Of course, one of the companies that has done insanely well during the pandemic is the company that one would have expected to thrive when everybody’s forced to stay home. We’re talking, of course, about Amazon.
And while they continue to thrive (for instance, did you know that the company announced yet another 1 million-square-foot “first-mile” warehouse in Port St. Lucie, Fla., this week?), what’s apparently OK for the warehouse and delivery staff is not so important for the executive class.
This week, Amazon also announced that it’s putting off its corporate return to the office until January of 2022.

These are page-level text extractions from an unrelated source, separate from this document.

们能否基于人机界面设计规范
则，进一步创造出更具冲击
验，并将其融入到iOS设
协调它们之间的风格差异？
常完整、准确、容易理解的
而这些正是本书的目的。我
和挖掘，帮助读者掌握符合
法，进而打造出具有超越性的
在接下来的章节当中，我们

Oh, yeah. And Amazon also has its share of legal woes: The National Labor Relations Board says the company interfered with a union election in Bessemer, Ala.
Deals, deals, deals
You can’t say it was a bad week for the Paramount Group. The firm got a massive $860 million refinance of its 1.7 million-square-foot Midtown office tower 1301 Avenue of the Americas from Wells Fargo and Morgan Stanley.
Brookfield sold the Marela Apartments in Pembroke Pines, Fla., to Deutsche Bank for $121 million.
And LMC, a subsidiary of Lennar Corporation, announced a mixed-use development called Paxton in Tysons, Va.
Surfside’s effect on the condo market
In one final piece of cloudy news on this lovely Sunday morning, CO took a look at the Miami-area condo market in the wake of the Surfside tragedy, which left 98 people dead, and found that …
It hasn’t affected the condo market one iota.
Big sales are still happening in the area. A condo just down the block sold for $12 million five days after the collapse. And, in fact, it might have improved the sales of newer, more expensive units that aren’t so much at risk of suffering from neglect.